Exercise requirements
Return all entries verbatim; skip any pictures.

Transcribed page contents
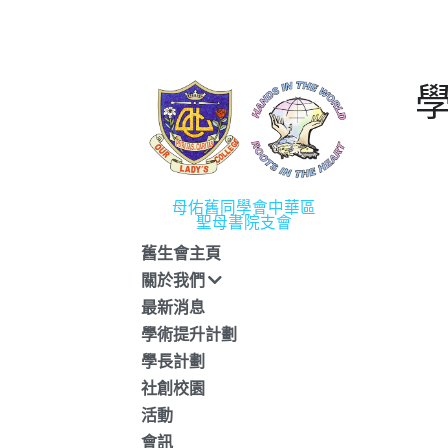
母佑舊同學會中華區
聖母書院支會
舊生會主頁
關於我們
最新消息
學術提升計劃
學長計劃
社創校園
活動
會訊
相片／影片
支持我們
聯絡我們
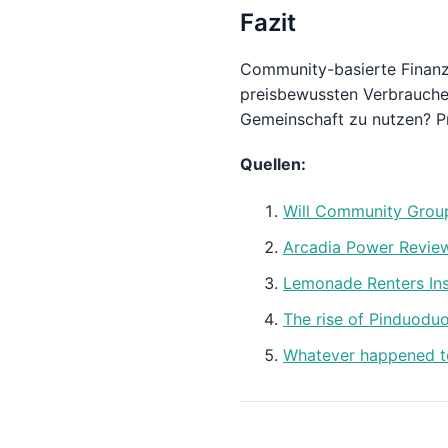
Fazit
Community-basierte Finanz-
preisbewussten Verbraucher
Gemeinschaft zu nutzen? P
Quellen:
Will Community Grou
Arcadia Power Revie
Lemonade Renters Ins
The rise of Pinduodu
Whatever happened t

Finished task
母佑舊同學會中華區
聖母書院支會
舊生會主頁
關於我們
最新消息
學術提升計劃
學長計劃
社創校園
活動
會訊
相片／影片
支持我們
聯絡我們
Fazit
Community-basierte Finanz-
preisbewussten Verbraucher
Gemeinschaft zu nutzen? P
Quellen:
Will Community Grou
Arcadia Power Revie
Lemonade Renters Ins
The rise of Pinduodu
Whatever happened t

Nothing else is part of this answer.